The criticism of scholarship is intertwined though with another criticism, this about the utility of practice to scholarship and teaching and whether law schools pay enough attention to practice in their hiring. That old canard, “those who can do and those who can’t teach” rears its ugly head in the comments section to the piece cited above. That too deserves some rebuttal and since it is connected I will address it first. On the hiring issue, my sense is that most law professors have some practice experience. There is no question that practice experience is valued differently at different schools and it is probably the case that in most schools a very long period of time in practice may raise some concerns about whether someone can successfully transition to an academic position and be willing to, as it were, start at the bottom again as a junior member of a new profession (academic) after getting used to the prestige and authority of being a senior member of the profession of practicing law.

But Jeff Lipshaw has words of wisdom for that transition (see his great article Memo to Lawyers ); and he and countless others have proven that it can be done. So the idea that practice experience is not valued is not true at the level of gross generality in which it is often repeated. – the cararicature of a professor who has no idea what it is like to practice law. It is simply not true in my experience.

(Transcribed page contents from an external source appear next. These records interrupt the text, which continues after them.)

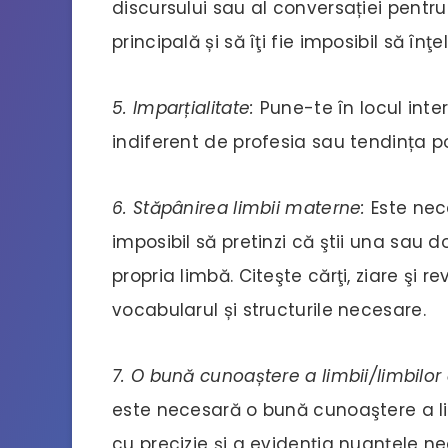
discursului sau al conversației pentru 
principală și să îţi fie imposibil să înţel
5. Imparțialitate:
Pune-te în locul inte
indiferent de profesia sau tendința po
6. Stăpânirea limbii materne:
Este nec
imposibil să pretinzi că ştii una sau 
propria limbă. Citeşte cărţi, ziare şi re
vocabularul și structurile necesare.
7. O bună cunoaștere a limbii/limbilor 
este necesară o bună cunoaştere a li
cu precizie şi a evidenţia nuanțele ne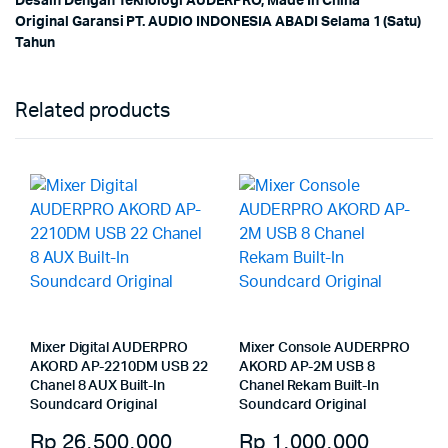
Desain Dengan Teknologi AUDERPRO, Made In China
Original Garansi PT. AUDIO INDONESIA ABADI Selama 1 (Satu)
Tahun
Related products
Mixer Digital AUDERPRO
Mixer Console AUDERPRO
AKORD AP-2210DM USB 22
AKORD AP-2M USB 8
Chanel 8 AUX Built-In
Chanel Rekam Built-In
Soundcard Original
Soundcard Original
Rp
26.500.000
Rp
1.000.000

Now admittedly, “my experience” is not a scientific study; but I have been a student, faculty member, visitor or fellow at a wide range of schools: University of Miami, Harvard Law School, Stanford Law School, University of Missouri-Columbia and FSU, in addition to my permanent position at University of Tulsa. And in all those places most (even if not all) of the faculty had some experience practicing law, often at a very high level.

But here’s the rub. Even if you have practice experience, at some point that experience will become stale. That is, your practice experience from 10 or 15 or 20 years ago undoubtedly continues to have relevance for your teaching and scholarship; but some of it is going to reflect a different world than the one your students enter. When I was in practice we still routinely dictated memos and pleadings. I don’t know if that is common now. The internet, email and electronic discovery/filing barely existed, even though word processing and computers did. Court reporters took most depositions and video depositions were the exception not the rule. Social media didn’t exist at all. Does that mean my practice experience is irrelevant? I hope not.

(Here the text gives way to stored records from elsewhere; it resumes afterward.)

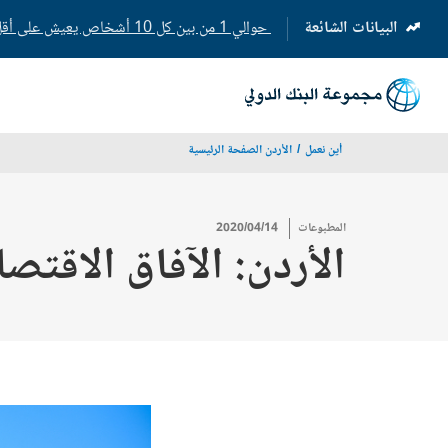
البيانات الشائعة
حوالي 1 من بين كل 10 أشخاص يعيش على أقل من 3 دولارات في اليوم، وهو خط الفقر المدقع
(opens
in
a
new
tab)
أين نعمل
الأردن الصفحة الرئيسية
المطبوعات
2020/04/14
الأردن: الآفاق الاقتصادي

But even if all law schools suddenly made practice experience the sine qua non of hiring, that experience would soon become stale with the passage of time unless we continue to practice (and some do). Whether you think this is a bad thing may depend on what you skills and knowledge you think practice experience brings to teaching and scholarship. It could well be that the bits that degrade over time aren’t so critical to what you have to offer to students from your practice experience and so it doesn’t matter that it wasn’t very much or that at some point it will become stale.

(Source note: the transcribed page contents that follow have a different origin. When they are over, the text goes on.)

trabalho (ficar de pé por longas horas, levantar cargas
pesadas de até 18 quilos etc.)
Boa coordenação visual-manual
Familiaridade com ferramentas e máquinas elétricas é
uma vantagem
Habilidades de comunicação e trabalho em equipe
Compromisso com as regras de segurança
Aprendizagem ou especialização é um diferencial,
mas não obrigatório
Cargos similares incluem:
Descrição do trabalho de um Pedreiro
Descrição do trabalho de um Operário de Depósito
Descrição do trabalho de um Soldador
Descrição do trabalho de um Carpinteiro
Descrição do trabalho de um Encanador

Either way, given that it will inevitably grow stale, it is easy to understand why schools wouldn’t make practice experience the be all and end all of hiring. What they do clearly value is scholarship. Written work is one of the few things that it is possible to assess ex ante as opposed to ex post. (It is hard to assess in advance what sort of teacher someone will be.) We want professors to be productive scholars. Productivity is often a product of intellectual curiosity and enthusiasm. And that intellecutal curiority and enthusiasm often contributes to good teaching as well. So there is nothing particularly illegitimate that law professors, like professors in other fields, explore what is of interest to them without first considering whether it will be of interest to others, or more grandly, to the practice or even the world as a whole.